■ WHAT IS BEING ASKED:
Copy every line from the records that holds the word "their".

■ THE INPUT:
--- START ---

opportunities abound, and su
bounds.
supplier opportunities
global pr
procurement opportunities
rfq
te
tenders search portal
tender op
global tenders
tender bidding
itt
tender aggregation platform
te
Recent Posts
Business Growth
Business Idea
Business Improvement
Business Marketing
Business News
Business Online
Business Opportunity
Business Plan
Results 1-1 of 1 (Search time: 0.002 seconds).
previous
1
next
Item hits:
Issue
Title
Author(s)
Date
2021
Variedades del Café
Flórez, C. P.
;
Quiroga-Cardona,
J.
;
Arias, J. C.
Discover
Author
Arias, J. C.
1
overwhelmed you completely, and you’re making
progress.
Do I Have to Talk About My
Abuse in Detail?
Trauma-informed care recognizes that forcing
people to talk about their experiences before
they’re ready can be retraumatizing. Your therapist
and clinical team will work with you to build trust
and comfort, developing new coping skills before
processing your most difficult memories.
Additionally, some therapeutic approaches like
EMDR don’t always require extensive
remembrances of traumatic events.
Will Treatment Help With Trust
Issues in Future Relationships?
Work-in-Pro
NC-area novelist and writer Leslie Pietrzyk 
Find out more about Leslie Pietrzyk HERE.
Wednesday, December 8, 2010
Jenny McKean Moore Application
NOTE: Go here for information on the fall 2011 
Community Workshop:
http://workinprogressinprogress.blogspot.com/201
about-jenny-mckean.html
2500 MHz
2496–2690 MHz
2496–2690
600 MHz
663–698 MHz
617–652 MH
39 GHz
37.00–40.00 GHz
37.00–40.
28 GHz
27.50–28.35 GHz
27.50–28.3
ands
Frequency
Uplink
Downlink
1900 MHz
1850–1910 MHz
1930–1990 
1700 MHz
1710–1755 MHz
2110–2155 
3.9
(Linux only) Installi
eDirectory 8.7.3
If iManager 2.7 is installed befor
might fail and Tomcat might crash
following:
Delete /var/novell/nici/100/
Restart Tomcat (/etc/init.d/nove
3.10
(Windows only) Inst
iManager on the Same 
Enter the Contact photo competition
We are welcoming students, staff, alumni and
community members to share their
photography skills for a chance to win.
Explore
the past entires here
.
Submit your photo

--- END ---

■ ANSWER TO THE PROBLEM:
people to talk about their experiences before
community members to share their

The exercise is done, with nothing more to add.